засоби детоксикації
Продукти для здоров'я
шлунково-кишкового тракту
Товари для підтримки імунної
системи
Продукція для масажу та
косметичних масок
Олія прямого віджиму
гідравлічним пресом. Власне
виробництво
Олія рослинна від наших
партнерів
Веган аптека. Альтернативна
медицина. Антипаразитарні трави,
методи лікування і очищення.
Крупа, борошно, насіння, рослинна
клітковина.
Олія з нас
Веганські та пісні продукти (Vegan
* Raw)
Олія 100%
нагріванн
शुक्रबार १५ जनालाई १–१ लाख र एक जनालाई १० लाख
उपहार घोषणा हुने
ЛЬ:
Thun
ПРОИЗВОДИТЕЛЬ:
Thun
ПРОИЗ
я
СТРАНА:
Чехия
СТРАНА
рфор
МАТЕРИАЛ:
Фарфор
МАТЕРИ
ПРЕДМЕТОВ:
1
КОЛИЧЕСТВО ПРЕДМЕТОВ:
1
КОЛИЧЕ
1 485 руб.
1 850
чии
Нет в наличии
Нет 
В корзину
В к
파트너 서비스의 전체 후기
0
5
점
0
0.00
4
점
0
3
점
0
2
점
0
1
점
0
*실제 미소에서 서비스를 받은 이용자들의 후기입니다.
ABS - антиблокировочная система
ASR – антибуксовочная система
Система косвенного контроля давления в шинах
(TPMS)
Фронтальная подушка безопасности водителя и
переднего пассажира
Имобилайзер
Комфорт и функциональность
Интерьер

====

Every one of the records is to be copied word for word.

Solution for this exercise:
засоби детоксикації
Продукти для здоров'я
шлунково-кишкового тракту
Товари для підтримки імунної
системи
Продукція для масажу та
косметичних масок
Олія прямого віджиму
гідравлічним пресом. Власне
виробництво
Олія рослинна від наших
партнерів
Веган аптека. Альтернативна
медицина. Антипаразитарні трави,
методи лікування і очищення.
Крупа, борошно, насіння, рослинна
клітковина.
Олія з нас
Веганські та пісні продукти (Vegan
* Raw)
Олія 100%
нагріванн
शुक्रबार १५ जनालाई १–१ लाख र एक जनालाई १० लाख
उपहार घोषणा हुने
ЛЬ:
Thun
ПРОИЗВОДИТЕЛЬ:
Thun
ПРОИЗ
я
СТРАНА:
Чехия
СТРАНА
рфор
МАТЕРИАЛ:
Фарфор
МАТЕРИ
ПРЕДМЕТОВ:
1
КОЛИЧЕСТВО ПРЕДМЕТОВ:
1
КОЛИЧЕ
1 485 руб.
1 850
чии
Нет в наличии
Нет 
В корзину
В к
파트너 서비스의 전체 후기
0
5
점
0
0.00
4
점
0
3
점
0
2
점
0
1
점
0
*실제 미소에서 서비스를 받은 이용자들의 후기입니다.
ABS - антиблокировочная система
ASR – антибуксовочная система
Система косвенного контроля давления в шинах
(TPMS)
Фронтальная подушка безопасности водителя и
переднего пассажира
Имобилайзер
Комфорт и функциональность
Интерьер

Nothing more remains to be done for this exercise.